Mr. Arafat formed the Fatah movement in the 1950s and was elected chairman of the Palestinian Liberation Organization in 1969, in the days of Richard Nixon, Leonid Brezhnev and Golda Meir. He has personified Palestinian nationalism, but he never made the difficult decisions necessary for the creation of a Palestinian nation. He claimed to oppose terrorism but used terrorism to achieve his goals. He won the Nobel Peace Prize for the Oslo Accords, but desecrated the prize with a decade of counterproductive defiance and deviousness.

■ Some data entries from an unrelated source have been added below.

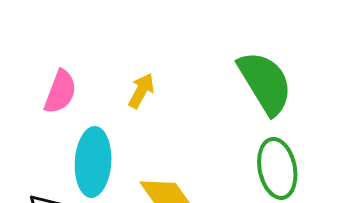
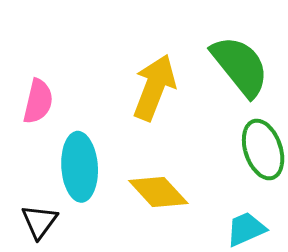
yellow arrow: (141, 91) -> (154, 87), moved, size x1.8

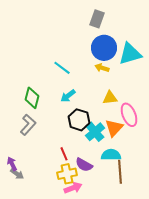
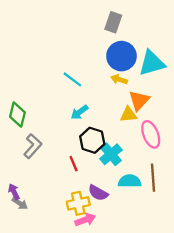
green diamond: (32, 98) -> (17, 115), moved
orange triangle: (114, 128) -> (139, 101), moved
red line: (64, 154) -> (74, 164), moved
brown line: (120, 172) -> (153, 178), moved

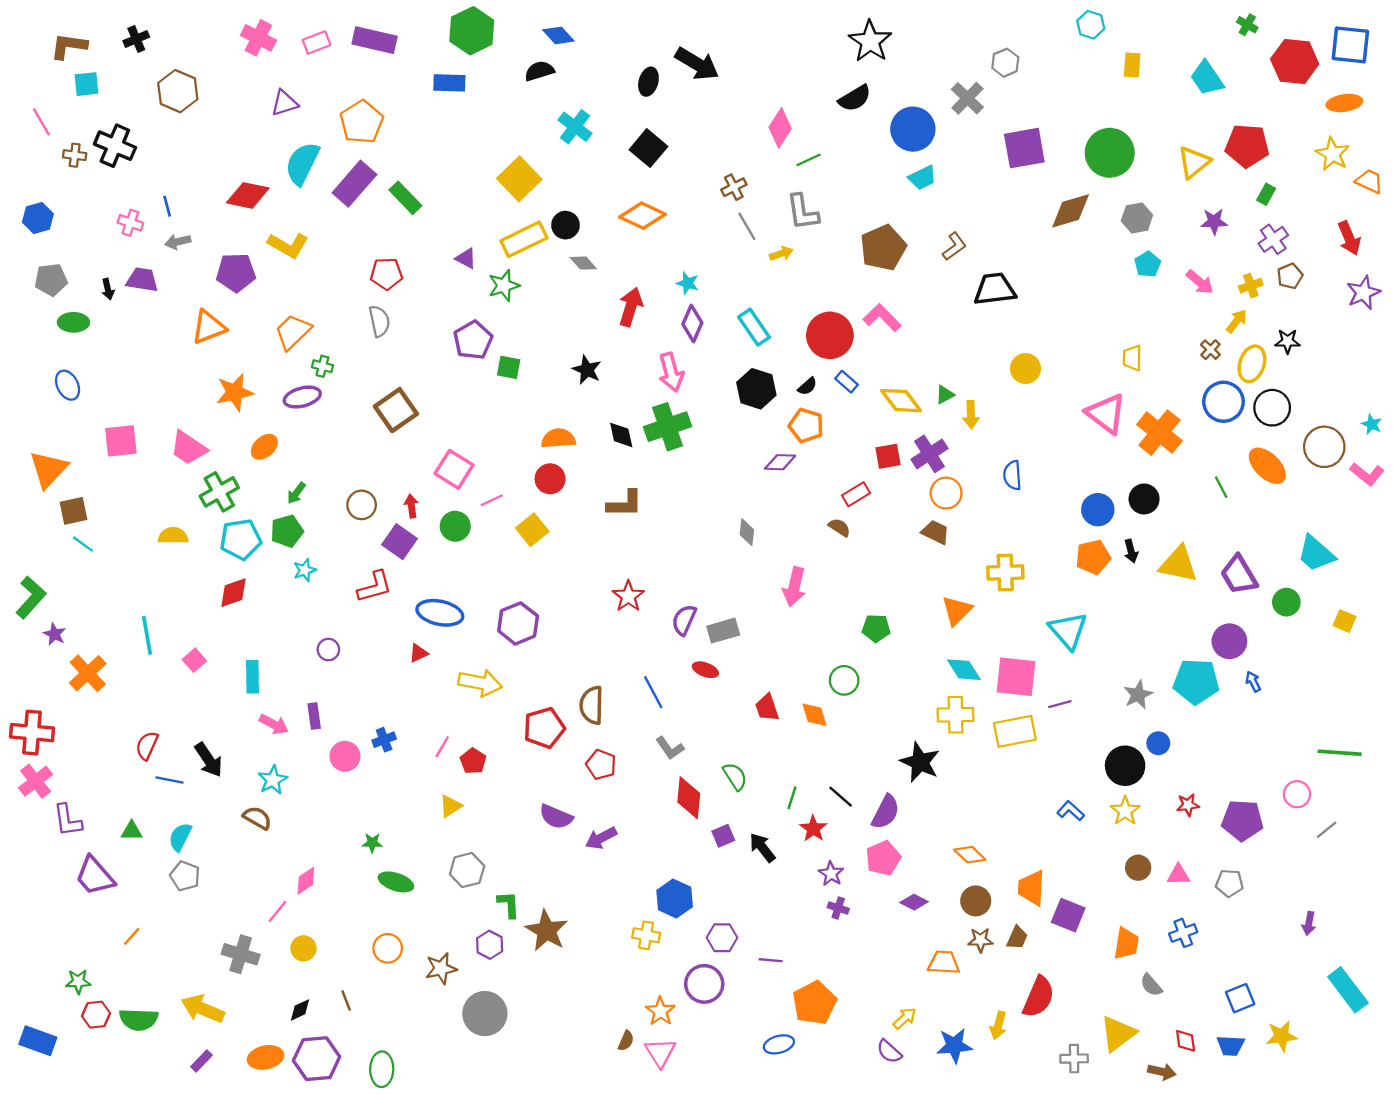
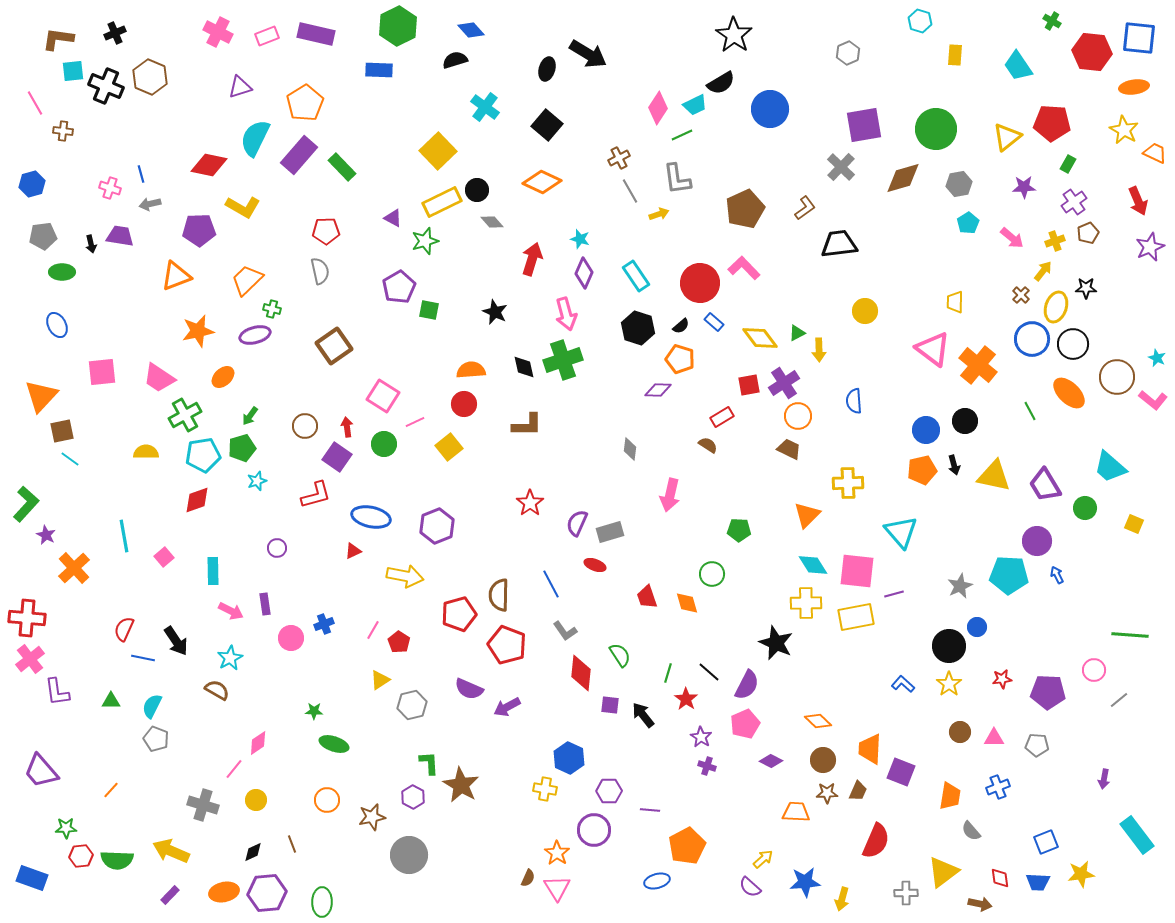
gray cross: (967, 98) -> (841, 167), moved
black cross: (115, 146) -> (106, 86), moved
cyan trapezoid: (922, 178) -> (695, 105), moved
red pentagon: (601, 765) -> (507, 645), size x1.5
purple square: (723, 836) -> (610, 705), turned 30
gray hexagon: (467, 870) -> (412, 705), moved
purple trapezoid: (95, 876) -> (41, 771), moved
yellow arrow: (998, 1025) -> (842, 899), moved

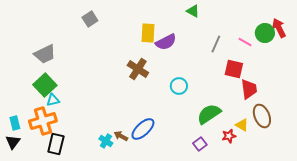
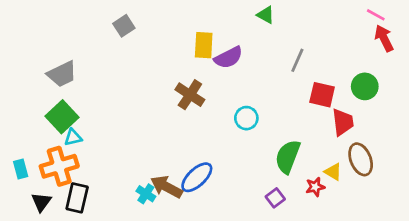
green circle: (265, 33) -> (365, 86), moved
pink line: (245, 42) -> (376, 15), moved
green semicircle: (209, 114) -> (288, 157), turned -35
brown arrow: (121, 136) -> (167, 187), size x1.6
black triangle: (13, 142) -> (41, 202), moved

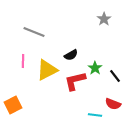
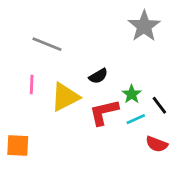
gray star: (104, 19) -> (144, 26), size x1.6
orange square: (13, 105) -> (18, 146), turned 30
cyan line: (95, 115) -> (136, 119), moved, turned -32

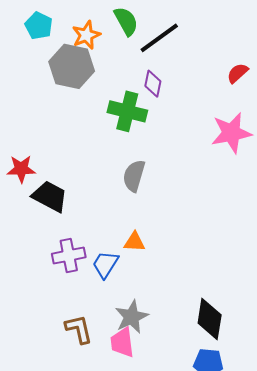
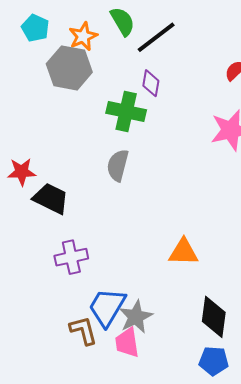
gray semicircle: (134, 176) -> (118, 165), moved
orange triangle: (135, 242) -> (183, 252), moved, size x1.4
blue trapezoid: (105, 264) -> (107, 307), moved, size x1.4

Mr. Arafat will go down in history as a leader who failed his people and who never could escape the tactical calculations of the moment to seize the goal those tactics were supposed to serve. Dennis Ross, a Clinton-era Mideast negotiator who met frequently with Mr. Arafat, says Mr. Arafat was more effective as symbol than a leader. “The cause defined him,” Mr. Ross said while in St. Louis to promote his book, “The Missing Peace: The Inside Story of the Fight for Middle East Peace.” “He never gave up his grievances. He couldn’t end the conflict without ending himself.”
Because Mr. Arafat was incapable of achieving peace, his demise would offer a glimmer of hope. If he is replaced by stable Palestinian leadership, Israel and the United States might find a more reliable partner for negotiations.

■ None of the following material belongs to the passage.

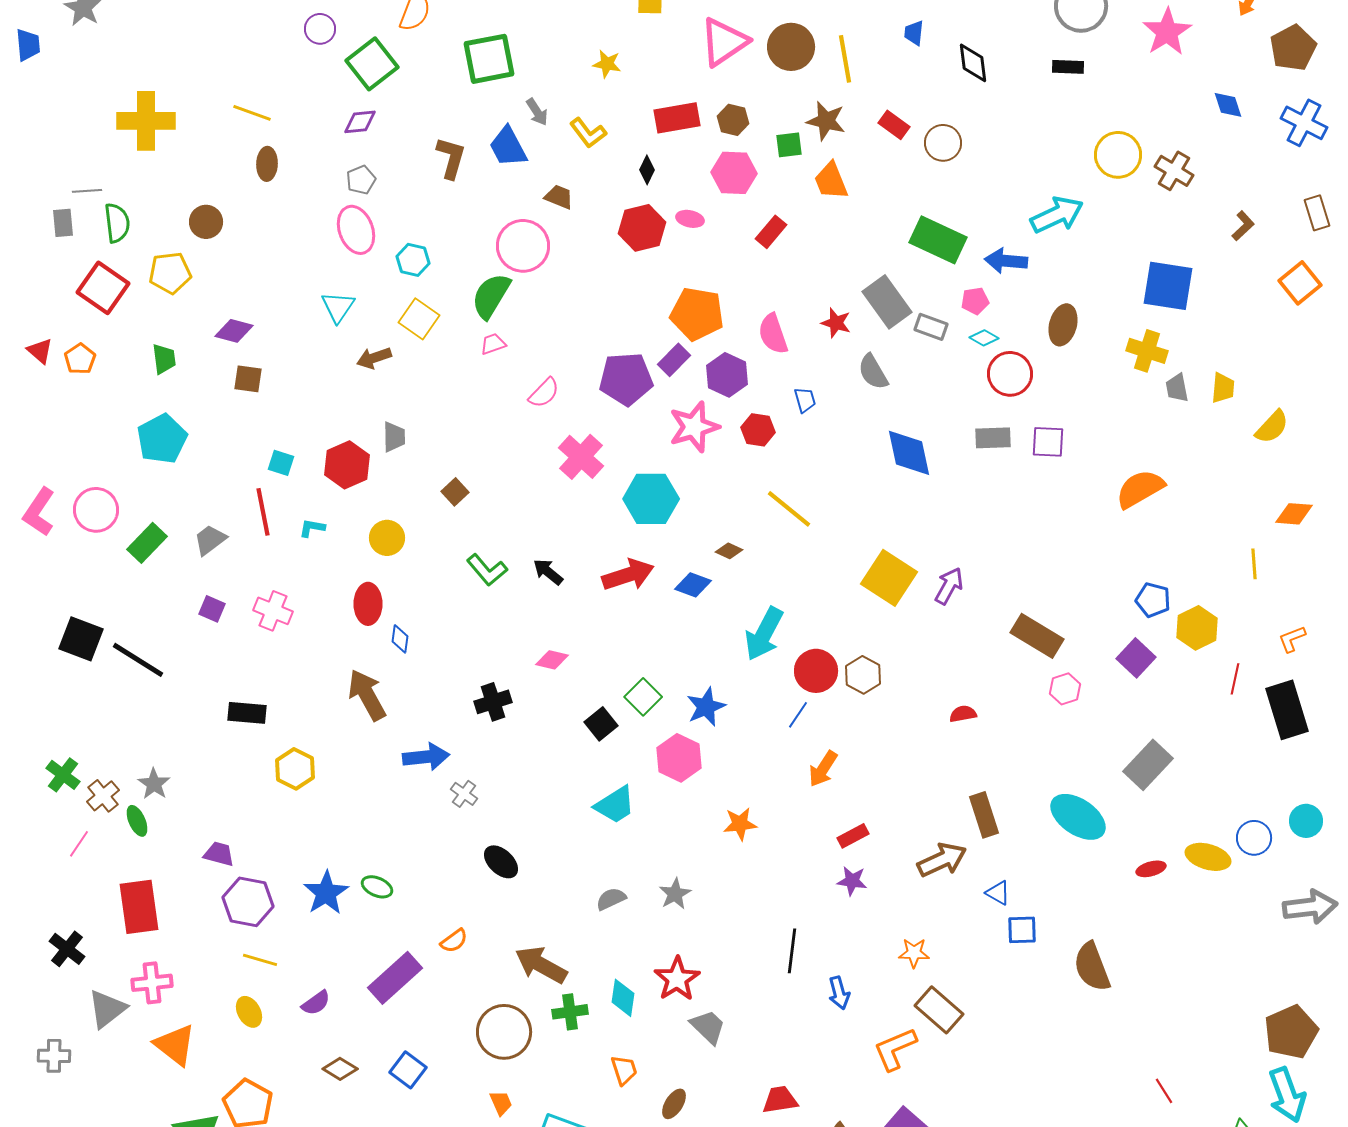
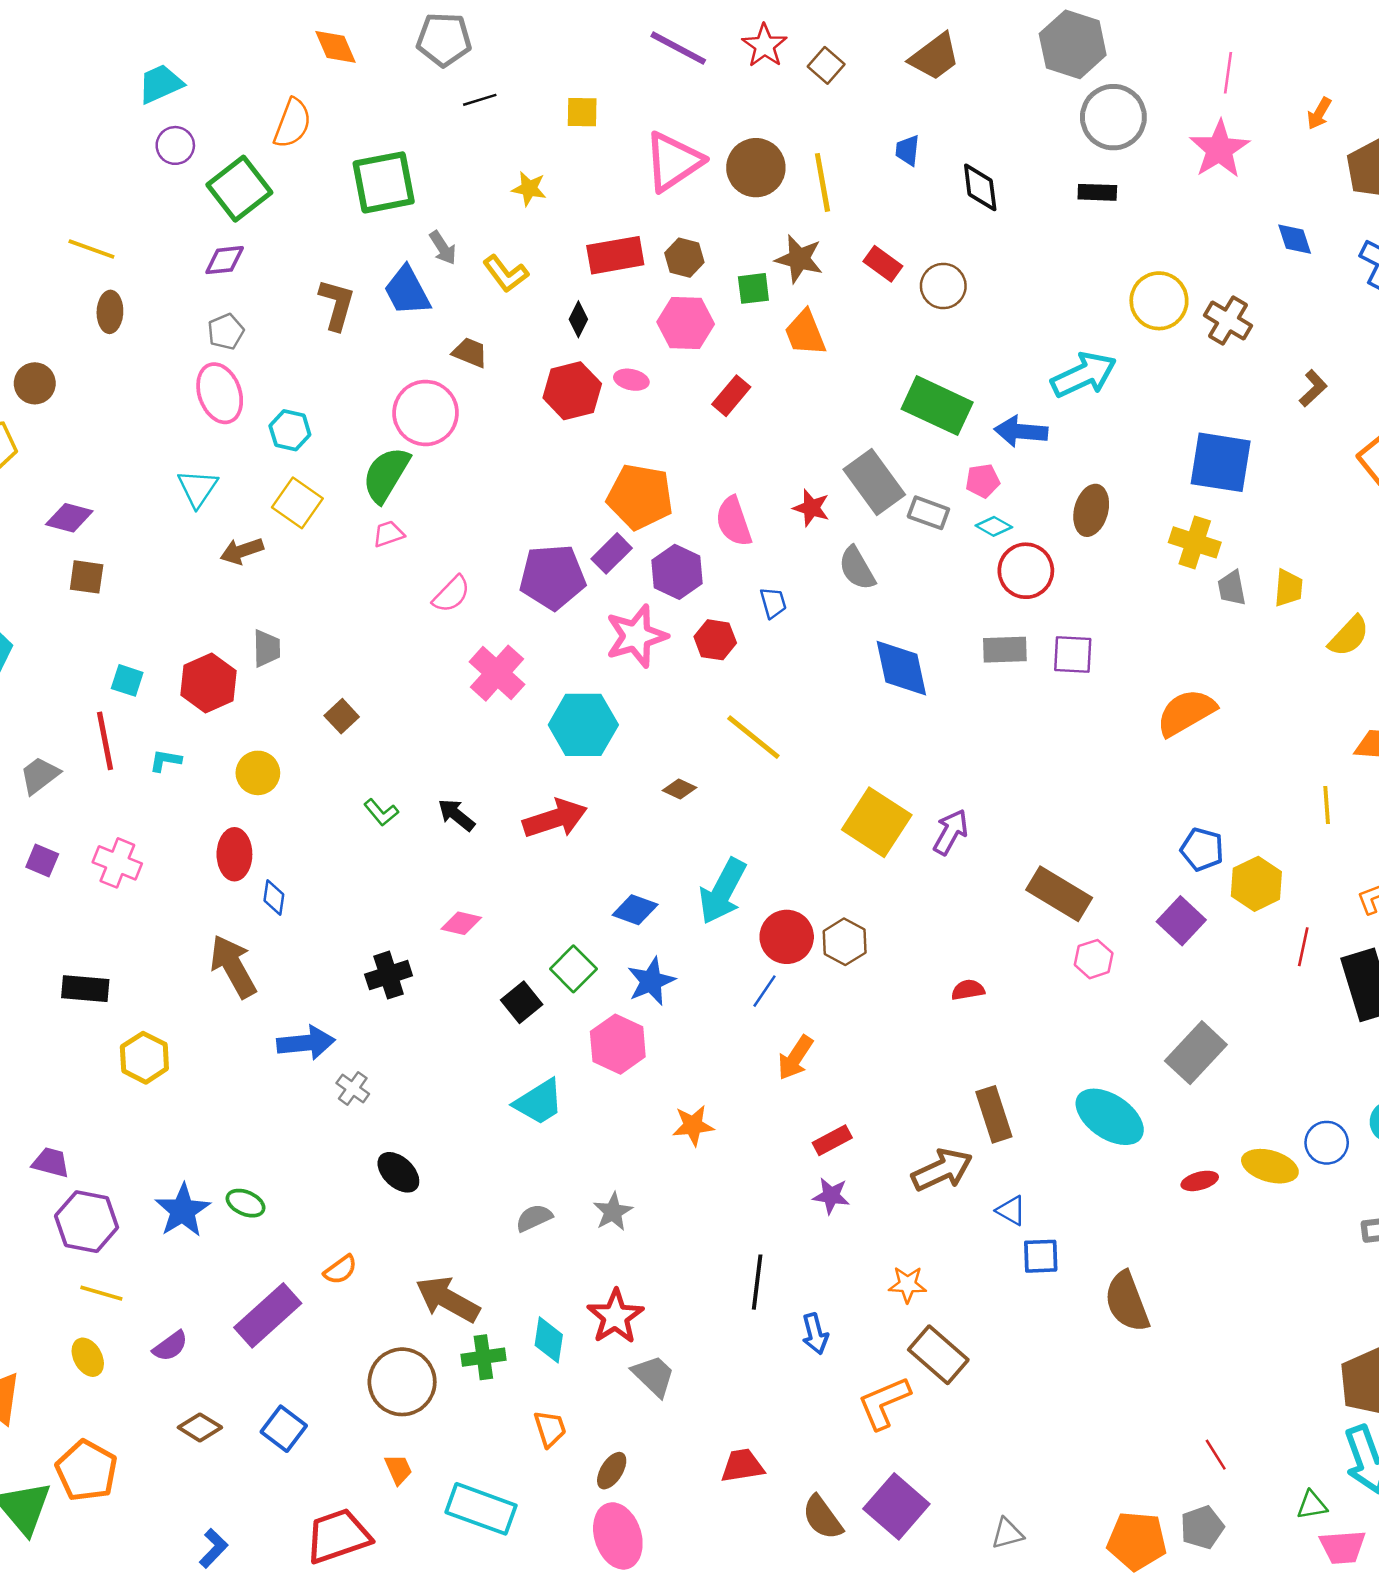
green L-shape: (487, 570) -> (381, 812), size x0.7
blue diamond: (693, 585) -> (635, 910), moved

Elections are the best way to choose new Palestinian leaders. Once Mr. Arafat is gone, Mr. Ross said, the United States should negotiate an election plan with Israel and the Palestinians. Israel would have to agree on troop withdrawals, and international election monitors would be needed to guarantee the process.
The election might pit the more moderate Fatah factions against Hamas, but Fatah most likely would win because most Palestinians favor a two-state solution. New Palestinian leaders couldn’t immediately confront Hamas. But if peace is ever to be achieved, Palestinian moderates eventually will have to confront the terrorists, something Mr. Arafat never did.
Palestinian leaders shouldn’t be expected to immediately make big concessions, such as compromising on Jerusalem and giving up the right of Palestinians to return to their former homesteads in Israel, Mr. Ross said. Prime Minister Ariel Sharon would have to take steps toward peace, such as releasing prisoners and easing military checkpoints.
The peace plan presented to Mr. Arafat at the end of the Clinton administration was the basis for negotiating a final peace. But Mr. Arafat lacked the wisdom and courage to seize that moment. And so the prospects for peace slipped away just as surely as Mr. Arafat is now slipping away. Palestinians will hail their dead leader, but in the pages of history he will die in ignominy.